In the affine case you know that $f : X = \mathrm{Spec} \ B \to \mathrm{Spec} \ A = Y$ corresponds to a morphism of rings $\varphi : A \to B$. Now for $y \in Y$ one has $f^{-1}(y) = \{x \in X \mid \varphi^{-1}(x) = y \}$ which is not necessarily just a single point.
But this is what $f^{-1}(y)$ looks like in the affine case (I really mean: what the underlying topological space looks like).
One can check that this set corresponds to $\mathrm{Spec} \ (B \otimes_{A} k(y))$ which has a scheme-structure as well - this is the underlying scheme-structure of $f^{-1}(y)$ - actually $f^{-1}(y) = X \times_Y \mathrm{Spec} \ k(y) = \mathrm{Spec} \ (B \otimes_A k(y))$.
Regarding your second question: One defines $f^{-1}(H) := X \times_Y H$ as the base change of the inclusion $i : H \to Y$ along $f$. Note that the projection $f^{-1}(H) \to X$ is an embedding, as it is the base change of an embedding.
Maybe explicitly writing down the universal property might help you accepting this as a useful and natural definition:
Giving a morphism $Z \to f^{-1}(H)$ is the same as giving morphisms $p : Z \to X$ and $q : Z \to H$ such that $f \circ p = i \circ q$.

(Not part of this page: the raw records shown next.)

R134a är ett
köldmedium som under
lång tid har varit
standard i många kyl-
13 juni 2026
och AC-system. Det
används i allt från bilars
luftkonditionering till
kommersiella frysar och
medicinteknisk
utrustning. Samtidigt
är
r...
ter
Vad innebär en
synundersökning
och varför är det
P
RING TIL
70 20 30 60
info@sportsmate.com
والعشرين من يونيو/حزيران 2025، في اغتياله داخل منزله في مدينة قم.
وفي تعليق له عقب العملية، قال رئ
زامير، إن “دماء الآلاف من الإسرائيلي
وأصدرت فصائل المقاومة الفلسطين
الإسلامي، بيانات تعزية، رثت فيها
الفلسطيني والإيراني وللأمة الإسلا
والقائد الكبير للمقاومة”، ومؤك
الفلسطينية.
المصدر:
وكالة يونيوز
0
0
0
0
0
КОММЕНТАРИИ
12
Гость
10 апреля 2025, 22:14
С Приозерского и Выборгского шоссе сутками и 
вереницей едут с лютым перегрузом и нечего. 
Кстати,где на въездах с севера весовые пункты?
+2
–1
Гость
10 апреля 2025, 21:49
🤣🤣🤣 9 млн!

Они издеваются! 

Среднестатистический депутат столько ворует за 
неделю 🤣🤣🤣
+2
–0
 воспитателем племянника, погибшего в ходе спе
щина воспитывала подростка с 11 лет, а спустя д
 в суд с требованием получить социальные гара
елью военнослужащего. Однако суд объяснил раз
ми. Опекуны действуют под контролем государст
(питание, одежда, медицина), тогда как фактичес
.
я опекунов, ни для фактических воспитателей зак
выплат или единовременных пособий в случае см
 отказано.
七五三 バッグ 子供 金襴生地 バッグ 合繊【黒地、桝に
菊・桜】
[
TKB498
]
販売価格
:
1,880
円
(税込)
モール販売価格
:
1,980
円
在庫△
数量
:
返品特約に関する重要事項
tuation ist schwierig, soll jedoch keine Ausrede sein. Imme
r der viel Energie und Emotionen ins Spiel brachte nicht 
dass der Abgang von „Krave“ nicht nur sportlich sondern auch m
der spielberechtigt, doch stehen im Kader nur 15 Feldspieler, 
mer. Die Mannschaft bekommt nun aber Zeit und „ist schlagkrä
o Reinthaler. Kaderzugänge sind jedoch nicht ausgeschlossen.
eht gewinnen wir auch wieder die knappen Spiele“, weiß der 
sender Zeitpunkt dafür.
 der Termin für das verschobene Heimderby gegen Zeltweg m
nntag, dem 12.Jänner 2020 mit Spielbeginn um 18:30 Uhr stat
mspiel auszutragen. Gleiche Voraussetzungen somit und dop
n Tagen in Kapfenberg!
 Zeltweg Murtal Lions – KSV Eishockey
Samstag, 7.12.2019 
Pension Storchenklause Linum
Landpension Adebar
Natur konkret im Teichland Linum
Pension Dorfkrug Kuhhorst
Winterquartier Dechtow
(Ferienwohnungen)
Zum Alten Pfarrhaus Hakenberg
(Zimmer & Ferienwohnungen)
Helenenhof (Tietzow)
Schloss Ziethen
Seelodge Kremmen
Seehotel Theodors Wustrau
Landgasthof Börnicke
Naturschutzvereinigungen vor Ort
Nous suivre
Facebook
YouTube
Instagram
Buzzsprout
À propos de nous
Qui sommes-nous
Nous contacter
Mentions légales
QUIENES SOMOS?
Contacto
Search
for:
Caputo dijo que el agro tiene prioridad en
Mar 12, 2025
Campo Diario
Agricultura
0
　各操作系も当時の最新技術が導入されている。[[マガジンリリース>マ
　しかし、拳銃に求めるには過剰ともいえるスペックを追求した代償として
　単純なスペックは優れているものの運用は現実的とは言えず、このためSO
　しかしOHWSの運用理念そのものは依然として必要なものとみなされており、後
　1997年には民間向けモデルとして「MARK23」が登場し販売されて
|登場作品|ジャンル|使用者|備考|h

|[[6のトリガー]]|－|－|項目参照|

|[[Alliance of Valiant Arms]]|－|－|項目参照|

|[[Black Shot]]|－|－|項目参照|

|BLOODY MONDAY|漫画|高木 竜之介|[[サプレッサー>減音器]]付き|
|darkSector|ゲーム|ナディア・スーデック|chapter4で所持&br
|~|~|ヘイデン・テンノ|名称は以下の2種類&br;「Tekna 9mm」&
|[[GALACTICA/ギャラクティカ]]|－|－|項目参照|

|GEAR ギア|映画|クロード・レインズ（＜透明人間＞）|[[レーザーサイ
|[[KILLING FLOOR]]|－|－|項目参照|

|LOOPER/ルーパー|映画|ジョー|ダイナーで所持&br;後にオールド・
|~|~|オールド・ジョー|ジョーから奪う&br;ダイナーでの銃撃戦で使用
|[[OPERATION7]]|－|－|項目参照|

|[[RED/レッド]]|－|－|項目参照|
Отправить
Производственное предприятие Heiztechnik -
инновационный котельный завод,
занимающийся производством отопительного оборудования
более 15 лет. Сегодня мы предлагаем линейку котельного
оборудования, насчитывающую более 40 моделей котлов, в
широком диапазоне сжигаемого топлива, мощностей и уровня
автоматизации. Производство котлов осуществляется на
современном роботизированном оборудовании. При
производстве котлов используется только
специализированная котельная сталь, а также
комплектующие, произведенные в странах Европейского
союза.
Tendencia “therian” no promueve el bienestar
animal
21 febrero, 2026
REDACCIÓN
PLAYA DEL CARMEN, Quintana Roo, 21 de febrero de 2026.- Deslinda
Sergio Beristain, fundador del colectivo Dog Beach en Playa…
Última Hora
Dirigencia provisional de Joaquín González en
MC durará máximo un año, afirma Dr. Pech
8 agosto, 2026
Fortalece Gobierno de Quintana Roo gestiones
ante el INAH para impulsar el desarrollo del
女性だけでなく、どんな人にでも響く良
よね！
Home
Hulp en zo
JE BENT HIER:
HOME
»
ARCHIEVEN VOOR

That is: A morphism $p : Z \to X$ factorizes over $f^{-1}(H)$ if and only if the composition $f \circ p : Z \to Y$ factorizes over the embedding $H \to Y$.
Also note that this actually does the job in for example the categories of sets:
If $f : A \to B$ is any map of sets and $B' \subseteq B$, then $f^{-1}(B')$ certainly satisfies the universal property of $A \times_B B'$. If you don't want to use the universal property: $A \times_B B' = \{(a,b') \in A \times B' \mid f(a) = b'\}$, so that $f^{-1}(B') = p_1(A\times_B B')$ where $p_1$ denotes the projection to the first factor. Also the $b'$ in $(a,b')$ is no real benefit informationwise as by construction $b' = f(a)$, hence one can reconstruct b' just by knowing $a$.